Plastic bucket of ash started a carpet fire in a Cedar City home Friday morning, 375 N. 800 West, Cedar City, Utah, Feb. 5, 2016 | Photo by Carin Miller, St. George News

CEDAR CITY — A Cedar City home was endangered late Thursday night, early Friday morning, after a plastic bucket full of ashes from a wood burning stove melted in the middle of the night while the family was asleep.  

Cedar City Fire Department and Gold Cross Ambulance were dispatched to 375 N. 800 West, only several doors north of the fire station, at 1:23 a.m. to respond to a possible structure fire.

Fortunately for the family, Fire Engineer Russel Brunson said, flames had yet to erupt by the time fire crews arrived.

“The ashes were still hot and they melted through the container and caught the carpet on fire,” Brunson said. “We were able to contain it to maybe a 1×1-foot area in front of the wood burning stove and they were able to go back in and stay in their residence last night.”

The children in the home were charged with the task of removing the ash from the stove earlier that evening so the family could start a fresh fire in the stove for the evening, Brunson said.
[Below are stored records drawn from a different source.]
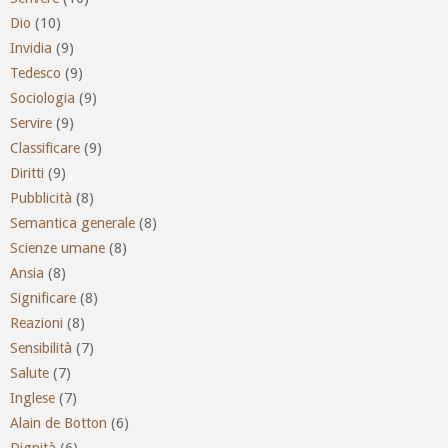
Dio
(10)
Invidia
(9)
Tedesco
(9)
Sociologia
(9)
Servire
(9)
Classificare
(9)
Diritti
(9)
Pubblicità
(8)
Semantica generale
(8)
Scienze umane
(8)
Ansia
(8)
Significare
(8)
Reazioni
(8)
Sensibilità
(7)
Salute
(7)
Inglese
(7)
Alain de Botton
(6)
Dignità
(6)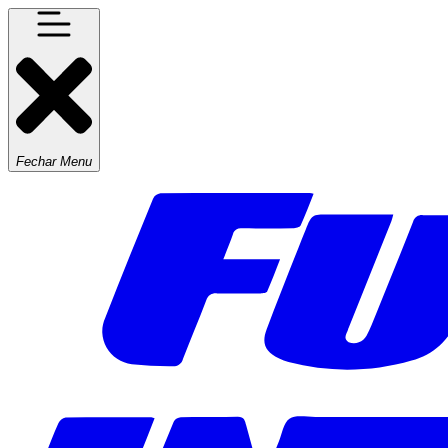
Fechar Menu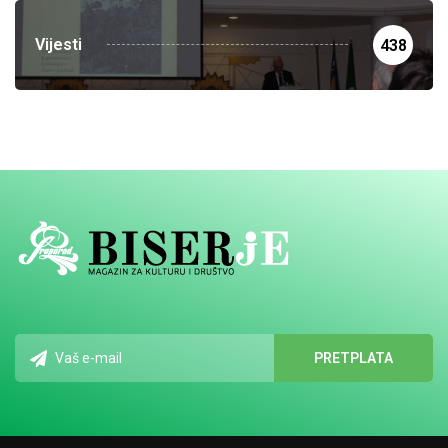
Vijesti
438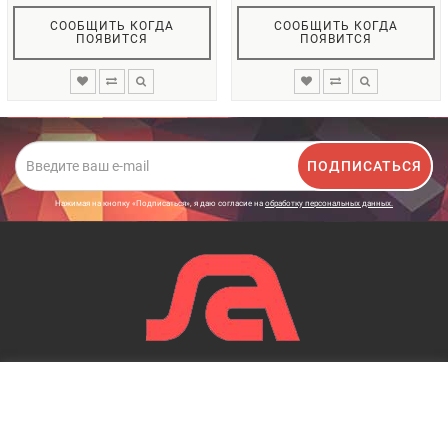
СООБЩИТЬ КОГДА
СООБЩИТЬ КОГДА
ПОЯВИТСЯ
ПОЯВИТСЯ
ПОДПИСАТЬСЯ
Нажимая на кнопку «Подписаться», я даю cогласие на
обработку персональных данных.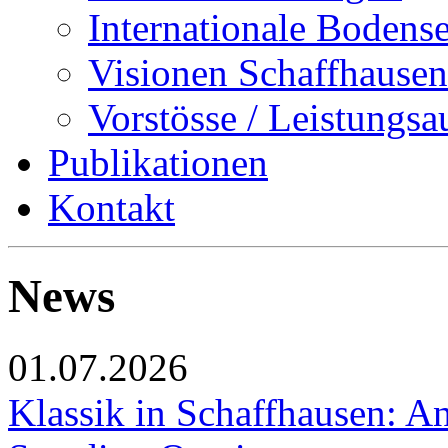
Internationale Bodens
Visionen Schaffhausen
Vorstösse / Leistungsa
Publikationen
Kontakt
News
01.07.2026
Klassik in Schaffhausen: An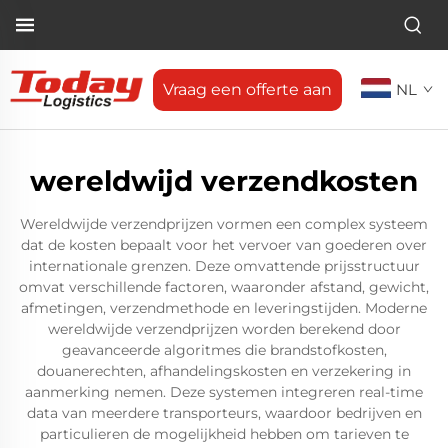
Vraag een offerte aan
NL
wereldwijd verzendkosten
Wereldwijde verzendprijzen vormen een complex systeem
dat de kosten bepaalt voor het vervoer van goederen over
internationale grenzen. Deze omvattende prijsstructuur
omvat verschillende factoren, waaronder afstand, gewicht,
afmetingen, verzendmethode en leveringstijden. Moderne
wereldwijde verzendprijzen worden berekend door
geavanceerde algoritmes die brandstofkosten,
douanerechten, afhandelingskosten en verzekering in
aanmerking nemen. Deze systemen integreren real-time
data van meerdere transporteurs, waardoor bedrijven en
particulieren de mogelijkheid hebben om tarieven te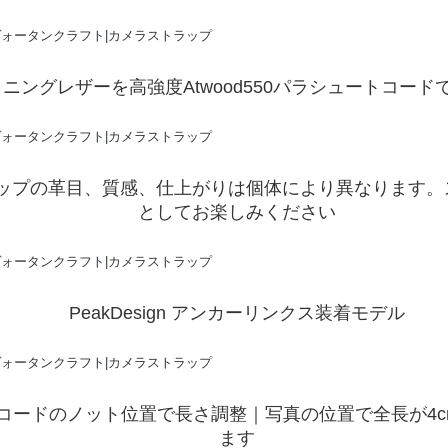
ニングレザーを高強度Atwood550パラシュートコー
ップの革目、質感、仕上がりは個体により異なります。
としてお楽しみください
PeakDesign アンカーリンクス装着モデル
コードのノット位置で長さ調整｜写真の位置で全長が4c
ます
It wasn’t until after the family was in bed that the woman of the house smelled smoke in the middle of the night and woke up.

“It was just a light smoke,” he said. “It wasn’t quite the dark and heavy smoke that you expect with a structure fire.”

The ashes had burned clear through the container they were in, he said, and the carpet was smoldering, filling the house with a light smoke throughout.

Ashes are volatile and can carry heat for a long period of time, Brunson said, eventually creating conditions that could ignite into flames long after one may think a fire has been extinguished.

For that reason, it is recommended that anyone who is cleaning out a wood burning stove or fireplace places the ashes into a metal container and then douse it with water, he said.

“(Embers in the ash) can last for quite some time,” Brunson said. “When they get contained into a bucket, if they are not stirred with water really well … a lot of times it will just hold the heat in down in there lower, because ashes tend to repel water.”

After the ashes are transferred to a metal bucket and doused, Brunson said, the bucket should be set away from any structures for at least a week before the ashes are finally dumped.

Though some people may be tempted to take care of something as low key as a smoldering carpet on their own, Brunson said, firefighters recommend always calling the fire department out in response to ensure that there are no hidden embers that could potentially become a full-fledged house fire.